Tracing Time: A Book Review
/Review by
Pete Warzel
Craig Childs is a naturalist, environmental activist, adventurer, desert rat, and a wild man. Wild because of some of the risks he takes, like swimming in flash floods, maybe riding is a better description, and chasing bears in order to capture photographs. He is also an extremely talented writer.
Torrey House Press is a non-profit publisher based in Salt Lake City, focused on a “literary” approach to environment and landscape particularly in the American west. The firm is now twelve years old and publishes elegant, relevant books. Tracing Time: Seasons of Rock Art on the Colorado Plateau, is a fine, recent example.
Craig Childs and Torrey House are made for each other.
Childs puts the personal in his writing, starting mostly from a hand’s on, first person experience, that leads you into his vast knowledge and research on the subject. He is a master of the southwestern mountains and desert, all that inhabits that land, and has become an expert on the ancient ones who roamed the stark geography for thousands of years. House of Rain: Tracking a Vanished Civilization Across the American Southwest was Childs’ exploration of the roots and migration of the Anazasi. The Animal Dialogues: Uncommon Encounters in the Wild, presented his view of nature through reflective encounters with wild fauna, up close and personal. That book presents an amazing piece of writing in three pages, “Hawk”, that describes a hunt by a hawk for a rabbit, by simply describing the tracks, the sweeping wing traces, the dislodged fur, all in the record left on new snow. You never see the action; you know the action by following the signs.
Tracing Time also begins with the personal: “My sport is seeing.” We could add interpreting as a related pastime. Childs is in the frame of each image discussed, then branches out with conjecture, and discussions with experts, he is not claiming to be an expert, simply an observer. It becomes more personal as it all takes place in the initial days and months of COVID, pointing to an exact moment in modern times that marks the long years back to the ancient. His musings are varied for each symbol, his observations so interesting in the detail. Some examples:
Handprints: ‘These were not the marks of generic lives or of gods in legends, but individuals with names and faces, each a different person, a crowd, a room of applause. Holding up your own hand to compare sizes is involuntary.”

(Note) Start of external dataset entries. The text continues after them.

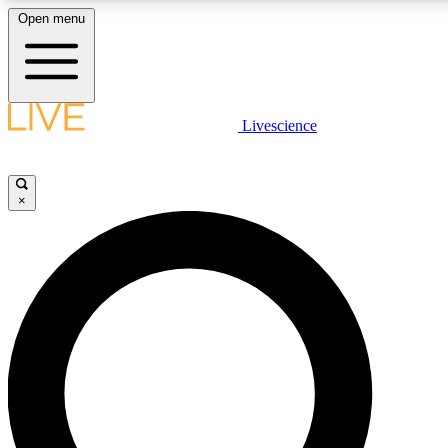
Open menu
LIVE SCIENCE PLUS
Livescience
Get started to get free access to selected news stories, receive our daily
newsletter, post comments, play games and earn badges.
×
JOIN FREE
LIVE SCIENCE PRO
Unlimited access to our exclusive features, expert analysis and in-depth
interviews, all ad-free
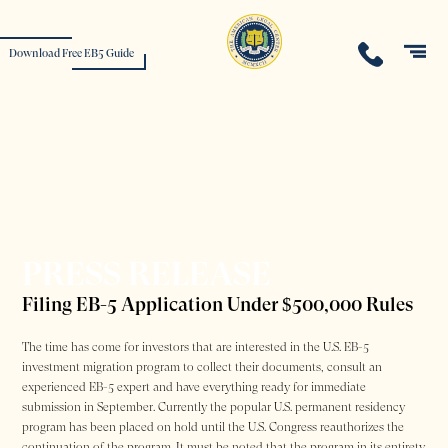
Download Free EB5 Guide
PRESS RELEASE
Filing EB-5 Application Under $500,000 Rules
The time has come for investors that are interested in the U.S. EB-5
investment migration program to collect their documents, consult an
experienced EB-5 expert and have everything ready for immediate
submission in September. Currently the popular U.S. permanent residency
program has been placed on hold until the U.S. Congress reauthorizes the
continuation of the program. It must be noted that the program in its entirety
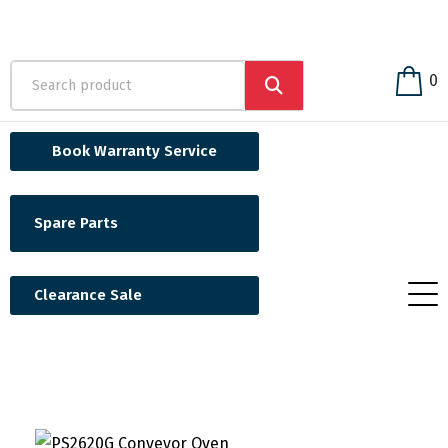
0
Book Warranty Service
Spare Parts
Clearance Sale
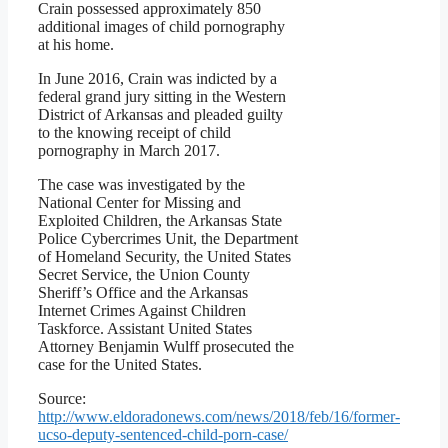
Crain possessed approximately 850
additional images of child pornography
at his home.
In June 2016, Crain was indicted by a
federal grand jury sitting in the Western
District of Arkansas and pleaded guilty
to the knowing receipt of child
pornography in March 2017.
The case was investigated by the
National Center for Missing and
Exploited Children, the Arkansas State
Police Cybercrimes Unit, the Department
of Homeland Security, the United States
Secret Service, the Union County
Sheriff’s Office and the Arkansas
Internet Crimes Against Children
Taskforce. Assistant United States
Attorney Benjamin Wulff prosecuted the
case for the United States.
Source:
http://www.eldoradonews.com/news/2018/feb/16/former-
ucso-deputy-sentenced-child-porn-case/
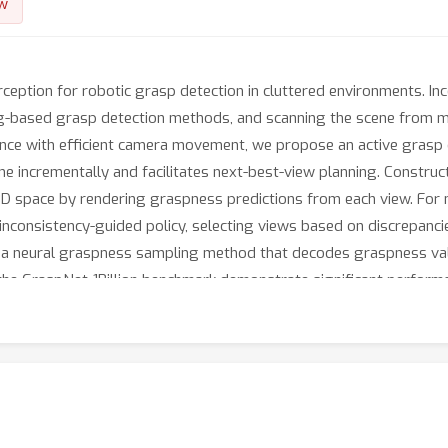
w
erception for robotic grasp detection in cluttered environments. 
ng-based grasp detection methods, and scanning the scene from mul
ance with efficient camera movement, we propose an active grasp
e incrementally and facilitates next-best-view planning. Constru
 3D space by rendering graspness predictions from each view. For 
inconsistency-guided policy, selecting views based on discrepanc
t a neural graspness sampling method that decodes graspness v
n the GraspNet-1Billion benchmark demonstrate significant perfo
r method achieves a superior trade-off between grasping perfor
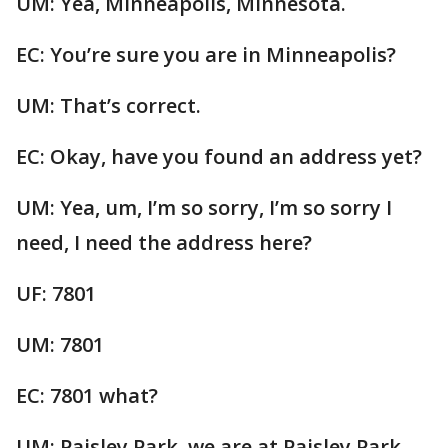
UM: Yea, Minneapolis, Minnesota.
EC: You’re sure you are in Minneapolis?
UM: That’s correct.
EC: Okay, have you found an address yet?
UM: Yea, um, I’m so sorry, I’m so sorry I
need, I need the address here?
UF: 7801
UM: 7801
EC: 7801 what?
UM: Paisley Park, we are at Paisley Park.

Spirals: “Spirals are the high verb of rock art. They are the trappings of motion, like stepping into a planetarium with stars and planets swiveling around a domed ceiling.”
Galleries (meaning a space filled with hundreds or thousands of images, some overwritten through time): “If a rock is living and thinking, certainly the art painted on it is non-stop chatter.” And, “It is what Carol Patterson calls ‘the presence of meaning.’ You don’t have to know what it is, only that it exists.”
The Hunt: “if you encounter rock art while walking randomly, know that it’s not random. You’ve stepped into a pattern. Suddenly you find you are a pin in a map, an axis around which the land seems to turn.”
There are no photographs in the book, rather quite elegant drawings of images from the rocks by Gary Gackstatter, that front each chapter, representing isolated images of the subject pattern Childs specifically addresses. The effect is spare and simple, giving us an idea of the “art”, but keeping the focus on the narrative.
Craig Childs has written a paean to the symbolic work of the Southwest, and the landscape that is integral to the images left for us to ponder. “I am not offering a guidebook to places, but a guidebook to context, meaning, and ways of seeing.” He may offer speculation, or his own reflections, but he never states that this is the translation, this is what it means. He knows his subject first hand, and is well equipped to write the stories in this fascinating look into the past.